Digital Personal Data Protection Bill passed in Rajya Sabha
The bill has been made technology agnostic so that evolving data concepts can be included without amendments
The Digital Personal Data Protection Bill 2023 was passed on Wednesday in the Rajya Sabha of Indian parliament. This act will now become the first law to protect citizen’s personal data.
The bill has been made technology agnostic such that data concepts that are still evolving can be included without requiring amendments, said the Communications and Information Technology Minister Ashwini Vaishnaw.
The Bill addresses two key long-standing demands of the tech industry– allowing relaxations around the age of consent for children, and significantly easing cross-border data flows.

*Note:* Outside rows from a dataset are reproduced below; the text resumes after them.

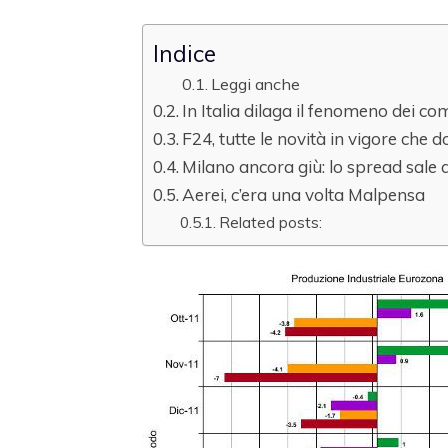
Indice
Leggi anche
In Italia dilaga il fenomeno dei c
F24, tutte le novità in vigore che
Milano ancora giù: lo spread sale 
Aerei, c’era una volta Malpensa
Related posts:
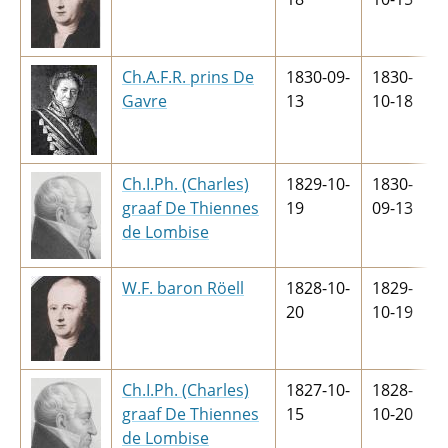
Ch.A.F.R. prins De
1830-09-
1830-
Gavre
13
10-18
Ch.I.Ph. (Charles)
1829-10-
1830-
graaf De Thiennes
19
09-13
de Lombise
W.F. baron Röell
1828-10-
1829-
20
10-19
Ch.I.Ph. (Charles)
1827-10-
1828-
graaf De Thiennes
15
10-20
de Lombise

It seeks to ease data storage, processing and transfer norms for government and private companies including BigTech firms as well as local firms seeking growth abroad. Once it becomes law, it will ease data flows and reduce compliance burdens for tech giants like Google and Meta which have stored the personal data of millions of Indians. It allows companies to export data to any country except those specified by the government.
Vaishnaw had introduced the bill in the lower house on August 3. It was then demanded that the bill should be sent to the standing committee for scrutiny.
The minister said that the bill will not override any law that provides for a higher degree of protection for or restriction on transfer of personal data by an entity.